Test specificity was calculated in diverse groups, including (i) patients with a definitive etiologic diagnosis of nonpneumococcal pneumonia (39 in 196 cases were antigen positive [80% specificity]), (ii) 155 patients with chronic obstructive pulmonary disease (COPD) and/or asthma without evidence of pneumonia, and (iii) 80 orthopedic patients without pneumonia. In group ii patients, ICT yielded positive results in 12 cases, which gave a specificity of 92%. In group iii patients, only one patient tested as pneumococcal antigen positive (99% specificity) (Table (Table33).
This study analyzes a large cohort of 959 patients admitted to our hospital for CAP over a period of several years. Our trial confirms the diagnostic usefulness of determining the UPA content in concentrated urine. In our experience, this noninvasive, rapid, and simple technique increases the diagnostic yield compared to conventional diagnostic methods. The test enables quicker initiation of therapy with the appropriate antibiotics. Consequently, this method has the potential to shorten patient hospital stays and reduce CAP mortality rates (11, 20).
Given the diagnostic difficulties associated with CAP, blood culture results were viewed as the gold standard, providing 81% sensitivity (46 antigen-positive patients of the definitive 57 CAPP). These results are similar to results obtained in other studies with sensitivity rates between 77 and 82% (6, 7, 12, 23, 31); all listed studies calculate sensitivity with regard to the definitive diagnosis of CAPP. On the other hand, our study results differed from the sensitivity rate of 66% reported by Rosón et al.; this is probably explained by the fact that those authors considered CAPP cases not only those with positive blood culture and/or pleural fluid culture but also those with positive Gram staining and sputum culture (27).
In our study, only probable CAPP cases were considered and included in our sensitivity calculation. If our study had considered positive sputum culture as a CAPP diagnosis and the gold standard, in spite of the obvious limitations regarding collection difficulties and occasional poor validity (26, 33), our sensitivity rate would have fallen to 67%, similar to that of Rosón et al. (27). Furthermore, our study sensitivity rate clearly conflicts with the 100% reported by Marcos et al. (22). In our experience, the sensitivity of the ICT test differs for definite pneumococcal pneumonia versus probable pneumococcal pneumonia. This differential sensitivity might be due to the fact that, due to our definition for definite pneumococcal pneumonia, 89% of these patients were bacteremic, whereas none of the probable pneumococcal pneumonias were bacteremic. Bacteremic pneumococcal pneumonia might be more likely to produce positive urine antigen tests than nonbacteremic pneumonia. The specificity of the ICT varies depending on different studies. Domínguez et al. (6) recorded 97% specificity (two false positives in 71 patients with confirmed etiologic pneumonia were caused by a microorganism other than S. pneumoniae).
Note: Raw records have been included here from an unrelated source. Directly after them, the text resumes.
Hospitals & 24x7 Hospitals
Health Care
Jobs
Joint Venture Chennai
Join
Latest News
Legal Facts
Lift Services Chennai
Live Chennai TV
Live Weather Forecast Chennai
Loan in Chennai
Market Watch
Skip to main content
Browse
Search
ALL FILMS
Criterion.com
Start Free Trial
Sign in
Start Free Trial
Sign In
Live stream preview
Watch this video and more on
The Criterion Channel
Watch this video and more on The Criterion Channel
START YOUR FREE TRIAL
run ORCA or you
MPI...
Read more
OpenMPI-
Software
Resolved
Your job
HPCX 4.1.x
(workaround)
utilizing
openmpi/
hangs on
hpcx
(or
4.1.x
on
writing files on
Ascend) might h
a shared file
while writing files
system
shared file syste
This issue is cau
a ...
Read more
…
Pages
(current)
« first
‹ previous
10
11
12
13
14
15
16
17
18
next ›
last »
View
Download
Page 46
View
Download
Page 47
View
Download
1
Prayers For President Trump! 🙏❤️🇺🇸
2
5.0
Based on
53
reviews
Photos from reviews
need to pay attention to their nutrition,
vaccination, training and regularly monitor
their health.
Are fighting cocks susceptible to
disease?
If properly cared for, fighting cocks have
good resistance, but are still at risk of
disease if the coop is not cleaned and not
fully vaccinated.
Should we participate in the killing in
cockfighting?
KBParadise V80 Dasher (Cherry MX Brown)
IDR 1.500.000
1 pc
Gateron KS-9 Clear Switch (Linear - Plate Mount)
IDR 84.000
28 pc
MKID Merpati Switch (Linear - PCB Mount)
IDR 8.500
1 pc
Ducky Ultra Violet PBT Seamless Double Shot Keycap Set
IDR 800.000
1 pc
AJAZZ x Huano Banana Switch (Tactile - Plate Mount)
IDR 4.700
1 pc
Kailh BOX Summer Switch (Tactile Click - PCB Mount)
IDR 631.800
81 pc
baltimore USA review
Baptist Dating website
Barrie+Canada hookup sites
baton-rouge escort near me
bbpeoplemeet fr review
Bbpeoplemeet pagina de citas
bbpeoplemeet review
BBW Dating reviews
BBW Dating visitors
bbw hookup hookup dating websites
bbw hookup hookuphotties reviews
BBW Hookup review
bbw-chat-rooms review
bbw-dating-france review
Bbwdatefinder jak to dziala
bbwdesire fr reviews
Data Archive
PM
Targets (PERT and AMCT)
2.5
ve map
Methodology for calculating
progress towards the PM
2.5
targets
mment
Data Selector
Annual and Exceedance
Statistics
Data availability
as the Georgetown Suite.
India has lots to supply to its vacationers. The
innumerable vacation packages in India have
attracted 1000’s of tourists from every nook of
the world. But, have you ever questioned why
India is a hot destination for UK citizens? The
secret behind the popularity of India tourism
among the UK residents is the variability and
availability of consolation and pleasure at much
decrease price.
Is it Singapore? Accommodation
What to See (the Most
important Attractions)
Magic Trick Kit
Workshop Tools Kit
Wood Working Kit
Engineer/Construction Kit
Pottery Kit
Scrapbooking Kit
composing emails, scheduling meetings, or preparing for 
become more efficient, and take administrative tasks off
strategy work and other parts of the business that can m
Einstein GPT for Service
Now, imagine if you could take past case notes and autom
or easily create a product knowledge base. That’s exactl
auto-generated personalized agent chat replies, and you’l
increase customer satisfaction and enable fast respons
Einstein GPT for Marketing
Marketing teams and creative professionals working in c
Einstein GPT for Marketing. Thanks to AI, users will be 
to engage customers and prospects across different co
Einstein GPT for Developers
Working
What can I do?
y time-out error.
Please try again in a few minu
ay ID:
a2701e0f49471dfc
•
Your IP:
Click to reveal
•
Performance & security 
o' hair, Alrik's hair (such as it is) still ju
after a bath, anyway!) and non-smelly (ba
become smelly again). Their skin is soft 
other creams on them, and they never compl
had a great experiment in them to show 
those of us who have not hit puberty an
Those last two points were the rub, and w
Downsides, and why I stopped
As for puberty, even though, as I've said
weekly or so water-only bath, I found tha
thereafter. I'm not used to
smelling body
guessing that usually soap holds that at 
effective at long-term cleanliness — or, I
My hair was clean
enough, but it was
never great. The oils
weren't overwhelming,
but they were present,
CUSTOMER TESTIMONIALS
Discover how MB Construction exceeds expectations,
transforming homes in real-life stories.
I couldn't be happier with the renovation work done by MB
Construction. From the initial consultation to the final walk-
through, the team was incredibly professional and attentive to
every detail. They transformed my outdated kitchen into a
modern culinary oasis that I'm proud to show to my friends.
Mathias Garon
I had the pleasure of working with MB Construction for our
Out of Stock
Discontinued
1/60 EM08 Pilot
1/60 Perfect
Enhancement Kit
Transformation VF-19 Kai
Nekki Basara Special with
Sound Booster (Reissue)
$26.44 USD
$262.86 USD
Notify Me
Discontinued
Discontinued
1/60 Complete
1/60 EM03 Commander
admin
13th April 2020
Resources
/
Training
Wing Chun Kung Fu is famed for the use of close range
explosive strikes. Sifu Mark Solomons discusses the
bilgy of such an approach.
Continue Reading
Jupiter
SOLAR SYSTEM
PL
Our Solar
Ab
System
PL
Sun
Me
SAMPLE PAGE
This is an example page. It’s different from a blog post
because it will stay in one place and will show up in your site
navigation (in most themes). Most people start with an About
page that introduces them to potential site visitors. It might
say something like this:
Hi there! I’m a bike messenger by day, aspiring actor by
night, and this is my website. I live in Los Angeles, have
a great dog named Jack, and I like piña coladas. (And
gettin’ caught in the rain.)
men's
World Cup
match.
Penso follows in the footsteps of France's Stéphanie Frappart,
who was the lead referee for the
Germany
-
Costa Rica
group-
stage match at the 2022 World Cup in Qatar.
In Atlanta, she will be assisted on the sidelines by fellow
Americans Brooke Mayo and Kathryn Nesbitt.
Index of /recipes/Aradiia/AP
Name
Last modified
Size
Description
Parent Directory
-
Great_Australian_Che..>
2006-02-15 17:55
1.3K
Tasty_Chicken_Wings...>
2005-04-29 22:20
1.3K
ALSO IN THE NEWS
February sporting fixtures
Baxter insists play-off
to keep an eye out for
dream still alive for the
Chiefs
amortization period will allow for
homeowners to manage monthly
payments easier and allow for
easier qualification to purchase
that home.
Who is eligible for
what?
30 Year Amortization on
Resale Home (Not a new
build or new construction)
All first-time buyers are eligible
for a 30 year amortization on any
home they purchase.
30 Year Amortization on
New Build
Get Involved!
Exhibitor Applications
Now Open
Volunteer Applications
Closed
This high specificity rate may be due to the fact that Domínguez et al. not only used blood culture as the gold standard for CAPP but also used the laborious contraimmunoelectrophoresis method for antigen detection of 84 urinary S. pneumoniae serotypes. Consequently, the percentage of CAPP diagnoses increased, and the number of false positives usually found in clinical practice decreased. Murdoch et al. studied 169 control in-patients without infectious pathology and found no positive cases, thus obtaining 100% specificity (23). On the other hand, Smith et al. (31) determined the UPA content in 106 patients with nonpneumonic bacteremia and found three positives, which gave a 97% specificity.
In view of these conflicting results (possibly due to different methodologies), we decided to calculate specificity in diverse groups. We assessed test specificity in cases with a definitive etiologic diagnosis other than S. pneumoniae, and we obtained 80% specificity, a specificity lower than the percentages reported in other studies (6, 12, 14). These results are not wholly reliable since some of the cases that were considered false positives may really have been hidden pneumococcal pneumonia, which cannot be diagnosed by other means. It has been calculated that one-third of the CAP cases that do not have an etiologic diagnosis are pneumococcal (7, 22) or that some CAP cases considered to have other etiologies in fact have a mixed nature with pneumococcal participation. It has been estimated that more than 10% of the CAP cases are of polymicrobial etiology. We must point out that there is a great debate regarding whether these patients have sequential (viral or atypical infection, followed by pneumococcal) or concomitant polymicrobial pneumonia. In the present study, the most common pathogens in the known etiology groups with positive UPA are listed in Table Table22.
In view of this, and bearing in mind that it is nearly impossible to ascertain the exact number of CAPP cases due to diagnostic difficulties and the high frequency of mixed CAP, another more reliable possibility would be to calculate the specificity in subjects without CAP. To calculate this, we evaluated two different groups of patients. The first group consisted of patients with prior respiratory pathology (COPD and asthma); the second group consisted of patients in the hospital for diverse fractures awaiting surgery. The group of patients with COPD and asthma were considered because of the considerable frequency of pneumococcal carriers among these patients and the possibility of nonpneumonic infection exacerbation, which would make the specificity study more useful in these cases (24). UPA was detected in 12 of the 155 cases of COPD and asthmatic patients, yielding a specificity of 92%. The 12 false positives were found in patients with exacerbated COPD, which, in our experience, makes it advisable to evaluate a positive ICT result with caution due to the possibility of colonization of S. pneumoniae and the persistence of ICT in such patients. These conclusions have previously been reported in other studies (22, 24). Any patient in the COPD control group with a positive UPA had fever and/or purulent sputum. Using computed tomographic scans, posthidratation infiltrates were not observed in any case.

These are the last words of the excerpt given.